Two UK government organizations, Capita and the Government Digital Service (GDS), deployed large-scale AI solutions to serve millions of citizens. Capita implemented AWS Connect and Amazon Bedrock with Claude to automate contact center operations handling 100,000+ daily interactions, achieving 35% productivity improvements and targeting 95% automation by 2027. GDS launched GOV.UK Chat, the UK's first national-scale RAG implementation using Amazon Bedrock, providing instant access to 850,000+ pages of government content for 67 million citizens. Both organizations prioritized safety, trust, and human oversight while scaling AI solutions to handle millions of interactions with zero tolerance for errors in this high-stakes public sector environment.
This case study presents two complementary national-scale AI deployments in the UK public sector, both operating at massive scale to serve 67 million citizens. Capita, a major government services provider, transformed contact center operations using AWS Connect and Amazon Bedrock to automate customer service interactions, while the Government Digital Service (GDS) built GOV.UK Chat, a RAG-based information retrieval system that represents the UK’s first national-scale knowledge base implementation. Both organizations faced the unique challenge of deploying AI in high-stakes environments where accuracy, safety, and trust are non-negotiable, and where mistakes could have life-changing consequences for citizens.

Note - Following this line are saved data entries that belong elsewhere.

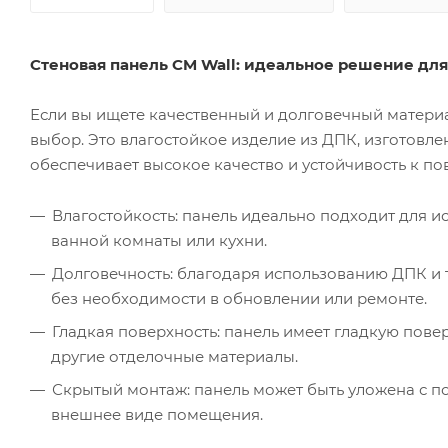
Стеновая панель CM Wall: идеальное решение дл
Если вы ищете качественный и долговечный материа
выбор. Это влагостойкое изделие из ДПК, изготовле
обеспечивает высокое качество и устойчивость к п
Влагостойкость: панель идеально подходит для 
ванной комнаты или кухни.
Долговечность: благодаря использованию ДПК и 
без необходимости в обновлении или ремонте.
Гладкая поверхность: панель имеет гладкую повер
другие отделочные материалы.
Скрытый монтаж: панель может быть уложена с п
внешнее виде помещения.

The presentations were delivered at AWS re:Invent 2025 by Daniel Temple (Head of Architecture for UK Public Sector at AWS), Nikki Powell from Capita, and Gemma Hyde from GDS. Their combined experiences offer valuable insights into the operational realities of deploying LLMs in production at true national scale, with particular emphasis on the tradeoffs between speed, safety, and citizen trust.

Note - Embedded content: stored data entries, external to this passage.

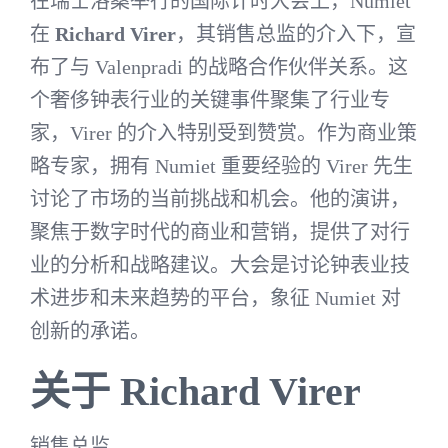
在瑞士洛桑举行的国际计时大会上，Numiet
在
Richard Virer
，其销售总监的介入下，宣
布了与 Valenpradi 的战略合作伙伴关系。这
个奢侈钟表行业的关键事件聚集了行业专
家，Virer 的介入特别受到赞赏。作为商业策
略专家，拥有 Numiet 重要经验的 Virer 先生
讨论了市场的当前挑战和机会。他的演讲，
聚焦于数字时代的商业和营销，提供了对行
业的分析和战略建议。大会是讨论钟表业技
术进步和未来趋势的平台，象征 Numiet 对
创新的承诺。
关于 Richard Virer
销售总监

Capita operates contact centers serving UK government services and was facing significant operational challenges. Prior to their AI transformation, 75% of customers found their IVR (Interactive Voice Response) systems frustrating, 67% of customers abandoned calls before reaching a human agent, and costs ranged between £5-9 per contact—unsustainable figures for public sector budgets. The contact centers were handling 100,000+ daily interactions with traditional human-only approaches that were both costly and inconsistent in quality.
The organization needed to dramatically reduce costs while improving service quality, but they recognized that technology alone wouldn’t solve the problem. They adopted a “people-empowered AI philosophy” that emphasizes augmenting human teams rather than replacing them entirely. This is particularly important in public sector work where vulnerable users and complex cases require human judgment and empathy.
Capita’s AI stack is built entirely on AWS services with an “AWS unless” philosophy—only looking at alternatives if AWS cannot meet a specific client requirement. Their architecture includes several key layers:
Core Infrastructure: Amazon Bedrock serves as the foundation, integrated with Claude models for conversational AI capabilities. AWS Connect provides the contact center orchestration layer, handling call routing, virtual agents, and agent assistance features.
Conversational AI Pipeline: They replaced static, menu-based IVR systems with conversational AI that can understand natural language across multiple languages to serve diverse UK populations. The system handles speech recognition and intent understanding, routing calls appropriately between virtual agents and human agents based on complexity and user needs.
Agent Assistance Tools: For interactions that do require human agents, Capita deployed AWS Contact Lens for real-time call analytics and Amazon Q for agent assistance. These tools provide human agents with policy and process information in real-time, allowing agents to focus on communication skills rather than memorizing procedures.
Quality Assurance: They implemented automated quality evaluations that provide real-time feedback to agents during and after calls, dramatically improving the speed and consistency of quality management.
Data Integration and Analytics: Capita uses Amazon MQ for message queuing and integrates data from multiple sources into Snowflake for cross-channel reporting and continuous improvement insights. This allows them to pull together data from client systems, their own operations, and AWS services to identify patterns and opportunities for optimization.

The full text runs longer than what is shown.